The rapt hush of the question made him immediately regret his words. ‘Penance,’ he explained shortly, watching the blood swell and seep across the pad of his thumb. He hoped the lack of further explanation would discourage further questioning that may bring them too close to the contested territory of that aforementioned heart.

Absorbed as he was in his sin and blood, he couldn’t anticipate those long fingers with their dirty fingernails closing around his palm.

He watched mutely as curious green eyes appeared to count the fine cuts splitting the pad of his thumb. That gaze shifted to hold his own as he kept tugging his hand ever closer, pressed his bleeding thumb to the centre of his brow. The significance of the gesture was not lost on him, and it was perhaps his own instinct that drew the deliberate vertical line of blood down the naked bridge of his nose.

‘Teach me,’ the Child insisted again, quieter yet stronger than before. ‘If I’m so proud, teach me humility. Train me to obey without question if it pleases you.’

‘It’s not a question of what pleases me, my Child, but what serves the Church and God.’

That could have been the final word, if he had not given into the temptation that swept his thumb above those thunderous eyebrows, completing the bloodied sign of the cross and marking the other man as his own.

\+ + +

He had failed through his own pride that day, damned by foolish flattery to have drawn such devotion out of that unruly boy of the coast and been named his teacher and master, so soon after his own arrival at the centre. It was a purpose that gave him strength, an agency he thought he had lost the same day he had been taken from Shannon and the child they had been far too young and stupid to bear.

He had told his disciple about Shannon, of course, as he had confessed and heard confession from all his brothers and sisters in arms. There were no secrets among the Priesthood and no cause for shame in the memory of a girl who had been his best friend since childhood. They were close enough to have shared everything including their first fumbling touches, awkward experimentation that accelerated too quickly and planted the seed of Lucy inside her.

Lucy had sealed the bond of their friendship in a way that passion never would; she could have been the foundation of an ordinary life if the clergy had not dragged him away. Before that separation, he could have sustained his life on familiarity and duty without tempting the sort of sinful thoughts that flourished in the rapid-fire dance of bodies and blades beneath the open sky. The Child he gained in place of a daughter raised those thoughts to the surface with every blow, every bruise built up in their training to stain the skin beneath his robes. He had smoldered with shame at his weakness, but burned brighter still the day his disciple was anointed as Priest. The fire they shared as Brothers was far more destructive than his guilt, from the shelter of a shared blaze on nighttime patrols to the oil lamp thrown down at his feet in this rail car.

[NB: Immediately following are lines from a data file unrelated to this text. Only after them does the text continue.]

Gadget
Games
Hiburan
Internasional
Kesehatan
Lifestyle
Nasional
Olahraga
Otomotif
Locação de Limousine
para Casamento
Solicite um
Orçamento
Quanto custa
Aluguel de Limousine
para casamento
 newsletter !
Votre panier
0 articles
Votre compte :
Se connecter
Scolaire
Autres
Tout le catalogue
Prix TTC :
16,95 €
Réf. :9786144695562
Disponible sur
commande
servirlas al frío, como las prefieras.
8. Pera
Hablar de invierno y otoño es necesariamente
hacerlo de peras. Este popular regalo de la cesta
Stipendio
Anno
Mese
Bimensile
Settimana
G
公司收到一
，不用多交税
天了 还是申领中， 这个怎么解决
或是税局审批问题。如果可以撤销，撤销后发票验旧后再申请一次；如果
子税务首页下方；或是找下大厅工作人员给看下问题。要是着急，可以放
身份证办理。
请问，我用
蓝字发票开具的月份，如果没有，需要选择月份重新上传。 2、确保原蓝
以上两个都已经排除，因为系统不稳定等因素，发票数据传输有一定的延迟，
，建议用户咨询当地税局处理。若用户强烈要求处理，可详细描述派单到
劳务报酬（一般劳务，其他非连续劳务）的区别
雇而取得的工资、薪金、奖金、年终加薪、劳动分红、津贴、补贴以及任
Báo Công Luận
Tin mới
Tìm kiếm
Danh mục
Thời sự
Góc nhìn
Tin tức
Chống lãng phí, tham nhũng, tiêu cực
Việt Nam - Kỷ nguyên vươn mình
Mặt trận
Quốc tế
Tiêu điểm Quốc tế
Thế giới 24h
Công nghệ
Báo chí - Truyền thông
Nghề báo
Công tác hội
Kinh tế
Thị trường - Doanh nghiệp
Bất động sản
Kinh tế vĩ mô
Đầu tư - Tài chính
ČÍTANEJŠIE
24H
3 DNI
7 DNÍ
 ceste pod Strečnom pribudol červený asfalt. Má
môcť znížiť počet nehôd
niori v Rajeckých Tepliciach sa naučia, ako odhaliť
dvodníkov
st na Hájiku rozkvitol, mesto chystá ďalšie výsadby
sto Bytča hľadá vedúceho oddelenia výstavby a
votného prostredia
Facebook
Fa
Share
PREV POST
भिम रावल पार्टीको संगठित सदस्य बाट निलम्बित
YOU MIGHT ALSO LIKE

 _Burn_ … His head jerked upright from where it had fallen defeated against his chest. He sucked in a ragged breath, gasped through a fresh fit of coughing as thick smoke filled his lungs. Blood still coated his tongue with a metallic bitterness, doing nothing to slake the familiar thirst of too many days spent in the waste.

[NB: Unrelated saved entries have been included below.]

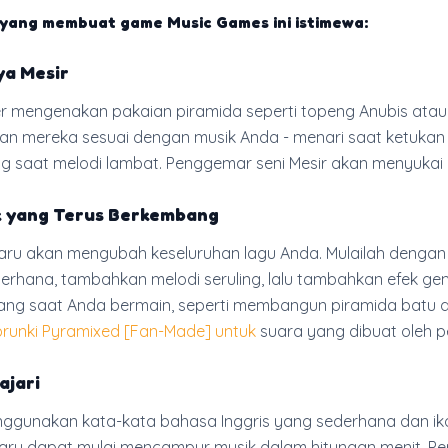
yang membuat game Music Games ini istimewa:
ya Mesir
r mengenakan pakaian piramida seperti topeng Anubis atau
akan mereka sesuai dengan musik Anda - menari saat ketukan 
 saat melodi lambat. Penggemar seni Mesir akan menyukai d
k yang Terus Berkembang
baru akan mengubah keseluruhan lagu Anda. Mulailah dengan
rhana, tambahkan melodi seruling, lalu tambahkan efek ge
ng saat Anda bermain, seperti membangun piramida batu d
Sprunki Pyramixed [Fan-Made] untuk
suara yang dibuat oleh 
ajari
ggunakan kata-kata bahasa Inggris yang sederhana dan ik
baru dapat mulai mencampur musik dalam hitungan menit. P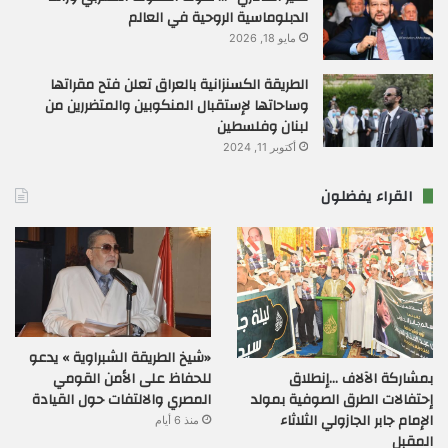
الدبلوماسية الروحية في العالم
مايو 18, 2026
الطريقة الكسنزانية بالعراق تعلن فتح مقراتها
وساحاتها لإستقبال المنكوبين والمتضررين من
لبنان وفلسطين
أكتوبر 11, 2024
القراء يفضلون
«شيخ الطريقة الشبراوية » يدعو
بمشاركة الآلاف …إنطلاق
للحفاظ على الأمن القومي
إحتفالات الطرق الصوفية بمولد
المصري والالتفات حول القيادة
الإمام جابر الجازولي الثلاثاء
منذ 6 أيام
المقبل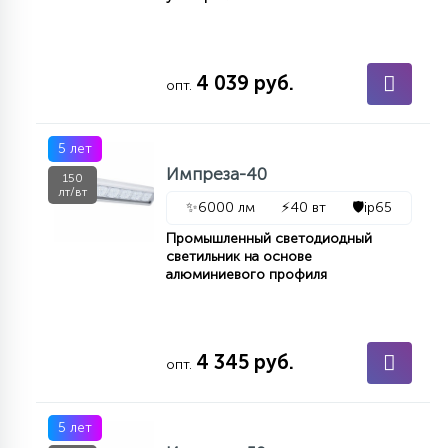
4 039 руб.
опт.
5 лет
Импреза-40
150
лт/вт
✨
6000 лм
⚡
40 вт
🛡️
ip65
Промышленный светодиодный
светильник на основе
алюминиевого профиля
4 345 руб.
опт.
5 лет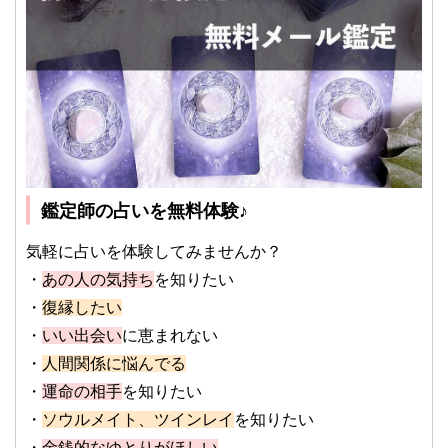
鑑定師の占いを無料体験♪
気軽に占いを体験してみませんか？
・
あの人の気持ち
を知りたい
・
復縁したい
・
いい出会い
に恵まれない
・
人間関係に悩んでる
・
運命の相手
を知りたい
・
ソウルメイト、ツインレイ
を知りたい
・
金銭的なゆとりがほしい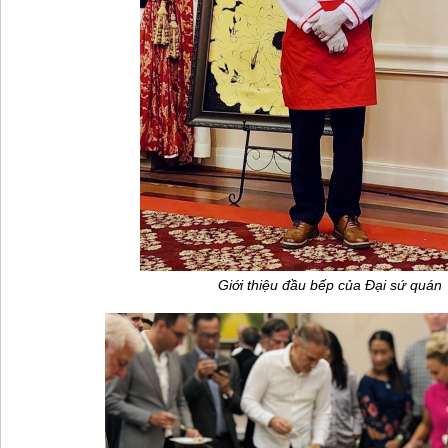
Giới thiệu đầu bếp của Đại sứ quán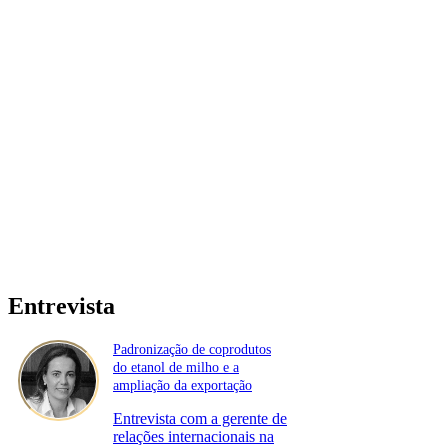
Entrevista
Padronização de coprodutos
do etanol de milho e a
ampliação da exportação
Entrevista com a gerente de
relações internacionais na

He never did see the ocean, but he thought he understood its attraction now that he had tasted the salt of his Brother’s skin.

 _Forgive me, Father…_ He gave his head a groggy shake, eyes watering as the rail car grew dark with smoke. His lungs ached, dull counterpoint to the sharp throb of his pinned shoulder. The knife penetrating his body screamed for all the times he had let their vows inhibit their lust, every time he had held them back at the precipice of fingers and tongues and prayers uttered in low, unholy tones.

He prayed now, though for what he did not dare wonder.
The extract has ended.